An epistolary novel is a literary technique in which a novel is composed as a series of letters, although diary entries, newspaper clippings and other documents are sometimes used. The word "epistolary" comes from the word "epistles", meaning letters, although it has nothing to do with epistemology.

The form is related to the false document form, but more probably draws inspiration from the letters in the New Testament.

One of past arguments for an epistolary novel was that it was thought to add greater realism and verissimilitude to the story, chiefly because the epistolary novel mimics the workings of non-fictional works in real life. It is able to demonstrate differing points of view without recourse to the omniscient narrator, whom some novelists believed to be an unrealistic representation.

The epistolary novel was a form most popular in the 18th century in the works of such authors as Samuel Richardson, whose early novel Pamela (1740), was considered the first epistolary novel. In France, Laclos' Les Liaisons Dangereuses (1782) used the epistolary form to great dramatic effect, because the sequence of events was not always related directly or explicitly.

Even during the end of the 18th century, the epistolary form was subjected to much ridicule, resulting a number of savage burlesques, most notably in Henry Fielding's Shamela, written as a parody of Pamela, where the female narrator can be found wielding a pen and scribbling her diary entries under the most dramatic and unlikeliest of circumstances.

The epistolary novel slowly fell out of use in the 19th century. By the time Jane Austen popularized techniques of the omniscient narrator, the form has become somewhat archaic. For example, Pride and Prejudice (1811) was originally written as an epistolary novel but Austen rewrote it with a third-person omniscient narrator marking, in part, the end of the era of the epistolary novel.

Subsequently epistolary novels made some rare but memorable appearances in English literature. Bram Stoker's Dracula (1897) uses not only letters and diaries, but dictation tapes and newspaper accounts, to trace the supernatural tale. C. S. Lewis also used this form to craft his Screwtape Letters and considered writing a companion novel from an angel's point of view--though he never did so.

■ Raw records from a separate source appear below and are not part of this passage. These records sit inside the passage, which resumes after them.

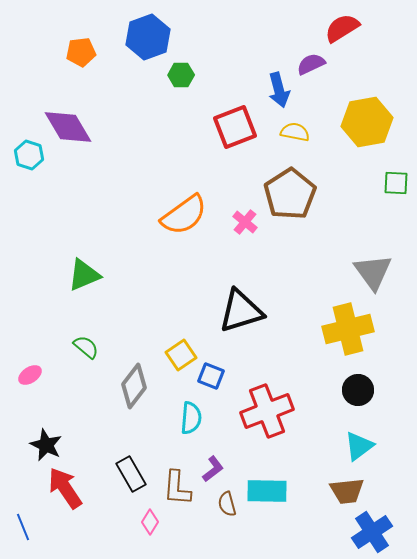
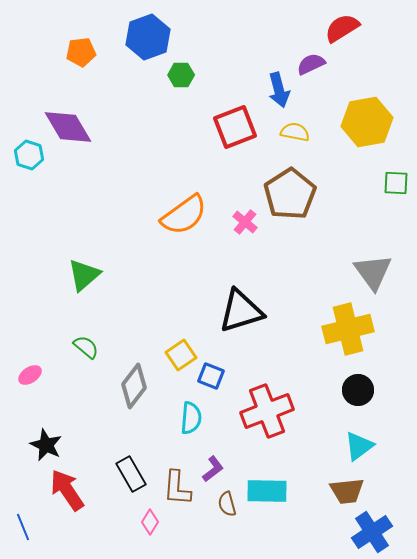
green triangle: rotated 18 degrees counterclockwise
red arrow: moved 2 px right, 2 px down
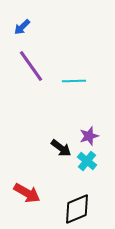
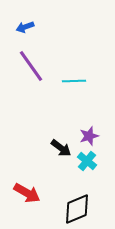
blue arrow: moved 3 px right; rotated 24 degrees clockwise
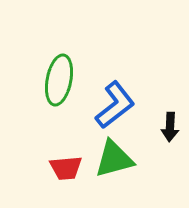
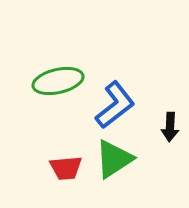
green ellipse: moved 1 px left, 1 px down; rotated 66 degrees clockwise
green triangle: rotated 18 degrees counterclockwise
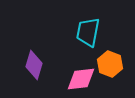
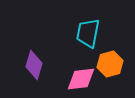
cyan trapezoid: moved 1 px down
orange hexagon: rotated 25 degrees clockwise
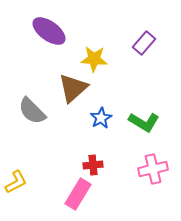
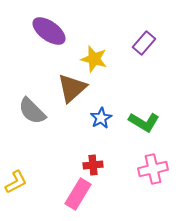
yellow star: rotated 12 degrees clockwise
brown triangle: moved 1 px left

In the late 20th century, Emma Bull and Steven Brust's Freedom and Necessity combined letters with diary entries, as did Alice Walker's The Color Purple.

Epistolary form has made a small number of recent appearances in contemporary literature such as Andrew Crumey's fourth novel Mr Mee and Tim Parks' Home Thoughts. Arguably, both Ella Minnow Pea and Ibid: A Life by Mark Dunn are also written as epistolary novels. The most recent mutation of the epistolary novel is the novel in e-mails, which follows the same format (example: PS He's Mine).

This technique has also been adapted to film, as in Woody Allen's 1983 picture Zelig, where he used bluescreen technology to insert himself into actual newsreels from the 1920s and 1930s.